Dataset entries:
□ □ □
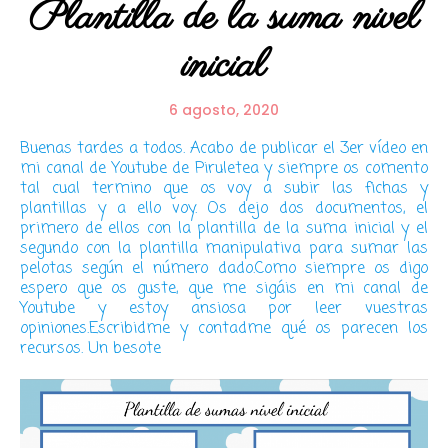
Plantilla de la suma nivel
inicial
6 agosto, 2020
Buenas tardes a todos. Acabo de publicar el 3er vídeo en
mi canal de Youtube de Piruletea y siempre os comento
tal cual termino que os voy a subir las fichas y
plantillas y a ello voy. Os dejo dos documentos, el
primero de ellos con la plantilla de la suma inicial y el
segundo con la plantilla manipulativa para sumar las
pelotas según el número dado.Como siempre os digo
espero que os guste, que me sigáis en mi canal de
Youtube y estoy ansiosa por leer vuestras
opiniones.Escribidme y contadme qué os parecen los
recursos. Un besote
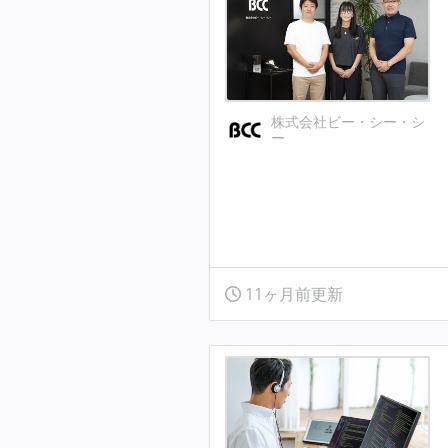
株式会社ビー・シー・シ
ー
11ヶ月前更新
□ □ □
> _Problem_
Exact repeat, pictures omitted: give every line from the top of the records down to and including the line with "pelotas según el".

> _Your solution_
Plantilla de la suma nivel
inicial
6 agosto, 2020
Buenas tardes a todos. Acabo de publicar el 3er vídeo en
mi canal de Youtube de Piruletea y siempre os comento
tal cual termino que os voy a subir las fichas y
plantillas y a ello voy. Os dejo dos documentos, el
primero de ellos con la plantilla de la suma inicial y el
segundo con la plantilla manipulativa para sumar las
pelotas según el número dado.Como siempre os digo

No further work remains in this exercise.